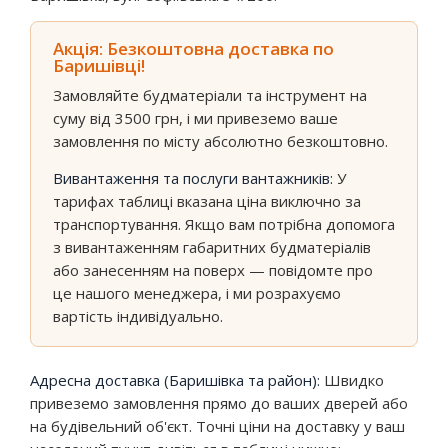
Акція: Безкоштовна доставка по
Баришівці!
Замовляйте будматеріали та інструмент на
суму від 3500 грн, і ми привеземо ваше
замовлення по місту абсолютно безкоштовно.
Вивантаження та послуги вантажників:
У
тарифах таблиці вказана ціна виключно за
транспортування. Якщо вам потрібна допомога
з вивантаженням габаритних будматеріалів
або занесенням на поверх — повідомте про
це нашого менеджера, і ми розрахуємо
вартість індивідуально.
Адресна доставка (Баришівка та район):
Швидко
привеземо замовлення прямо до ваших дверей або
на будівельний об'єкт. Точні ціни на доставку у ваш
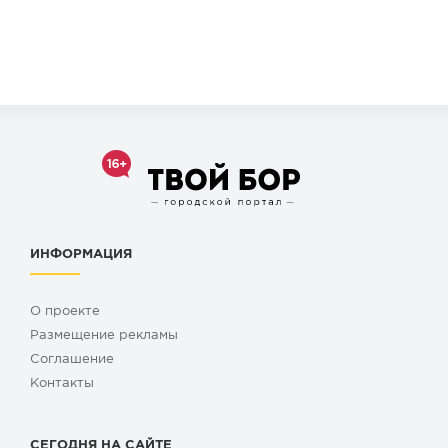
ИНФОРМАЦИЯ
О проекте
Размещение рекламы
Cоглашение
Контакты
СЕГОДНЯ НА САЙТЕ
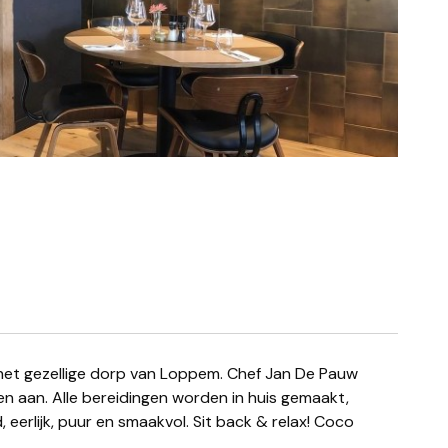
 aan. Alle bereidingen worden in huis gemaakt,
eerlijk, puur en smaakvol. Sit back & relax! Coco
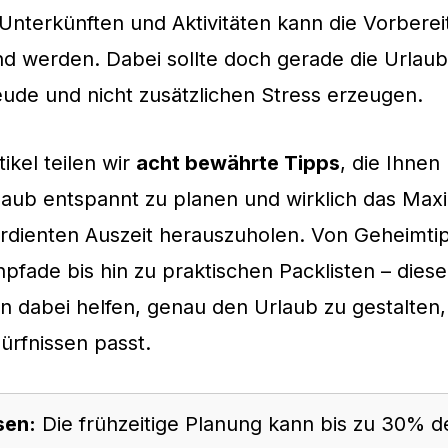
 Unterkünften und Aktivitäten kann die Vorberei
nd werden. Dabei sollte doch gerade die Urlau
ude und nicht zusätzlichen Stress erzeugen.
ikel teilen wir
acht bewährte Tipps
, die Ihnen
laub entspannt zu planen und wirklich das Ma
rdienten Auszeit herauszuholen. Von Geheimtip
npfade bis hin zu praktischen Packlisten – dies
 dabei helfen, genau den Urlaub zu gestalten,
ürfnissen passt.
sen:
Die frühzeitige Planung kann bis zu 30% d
******
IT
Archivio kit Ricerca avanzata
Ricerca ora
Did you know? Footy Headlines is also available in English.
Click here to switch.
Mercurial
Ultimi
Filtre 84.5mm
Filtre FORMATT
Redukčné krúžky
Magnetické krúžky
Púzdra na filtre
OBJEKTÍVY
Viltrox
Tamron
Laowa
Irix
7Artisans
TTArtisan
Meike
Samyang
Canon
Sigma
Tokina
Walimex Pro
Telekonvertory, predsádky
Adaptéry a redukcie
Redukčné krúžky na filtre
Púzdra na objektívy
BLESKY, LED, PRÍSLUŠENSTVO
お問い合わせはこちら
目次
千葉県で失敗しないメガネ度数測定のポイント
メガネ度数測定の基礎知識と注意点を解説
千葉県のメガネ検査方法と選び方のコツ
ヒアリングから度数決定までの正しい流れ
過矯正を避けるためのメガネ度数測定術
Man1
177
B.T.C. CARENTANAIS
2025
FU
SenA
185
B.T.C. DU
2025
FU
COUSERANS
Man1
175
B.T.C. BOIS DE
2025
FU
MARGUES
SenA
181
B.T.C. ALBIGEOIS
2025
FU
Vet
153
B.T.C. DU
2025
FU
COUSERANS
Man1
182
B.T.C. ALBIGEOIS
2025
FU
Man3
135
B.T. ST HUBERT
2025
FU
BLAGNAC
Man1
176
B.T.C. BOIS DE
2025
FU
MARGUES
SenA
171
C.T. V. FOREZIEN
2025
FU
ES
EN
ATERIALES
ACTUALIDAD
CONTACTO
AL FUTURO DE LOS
******
REQUIREMENT: Please state how many lines in the entries above include the string "Redukčné", and write only that number.

EXERCISE SOLUTION: 2